(Dataset entries)
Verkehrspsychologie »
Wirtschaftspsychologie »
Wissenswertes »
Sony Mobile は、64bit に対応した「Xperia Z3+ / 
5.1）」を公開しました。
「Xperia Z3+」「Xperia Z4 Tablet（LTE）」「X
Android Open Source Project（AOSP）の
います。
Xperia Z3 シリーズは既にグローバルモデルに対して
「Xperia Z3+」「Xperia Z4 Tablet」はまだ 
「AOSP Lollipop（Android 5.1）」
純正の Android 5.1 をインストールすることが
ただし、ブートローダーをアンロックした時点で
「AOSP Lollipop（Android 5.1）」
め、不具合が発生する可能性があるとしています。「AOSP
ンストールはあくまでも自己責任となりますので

...

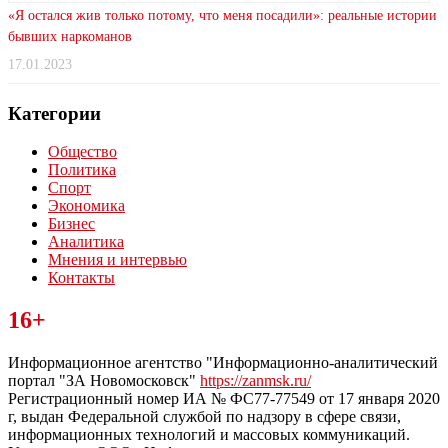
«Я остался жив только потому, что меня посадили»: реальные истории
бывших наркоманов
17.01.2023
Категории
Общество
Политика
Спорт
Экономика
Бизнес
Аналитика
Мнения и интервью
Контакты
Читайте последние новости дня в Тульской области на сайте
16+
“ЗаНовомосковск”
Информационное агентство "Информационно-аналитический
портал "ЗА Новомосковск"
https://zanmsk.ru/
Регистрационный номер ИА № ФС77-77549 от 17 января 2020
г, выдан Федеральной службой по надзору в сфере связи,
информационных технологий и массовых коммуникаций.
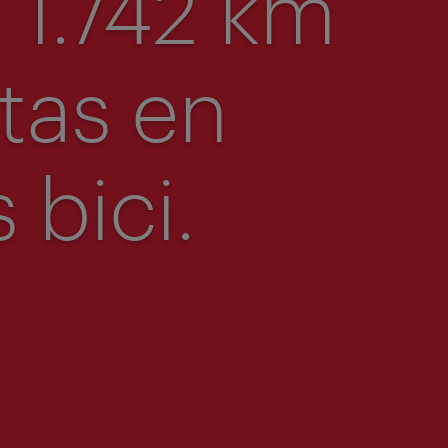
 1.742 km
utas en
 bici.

■ Exercise
The lines you need are those containing "Tablet"; find them in the records and copy them.

■ Reply
「Xperia Z3+」「Xperia Z4 Tablet（LTE）」「X
「Xperia Z3+」「Xperia Z4 Tablet」はまだ 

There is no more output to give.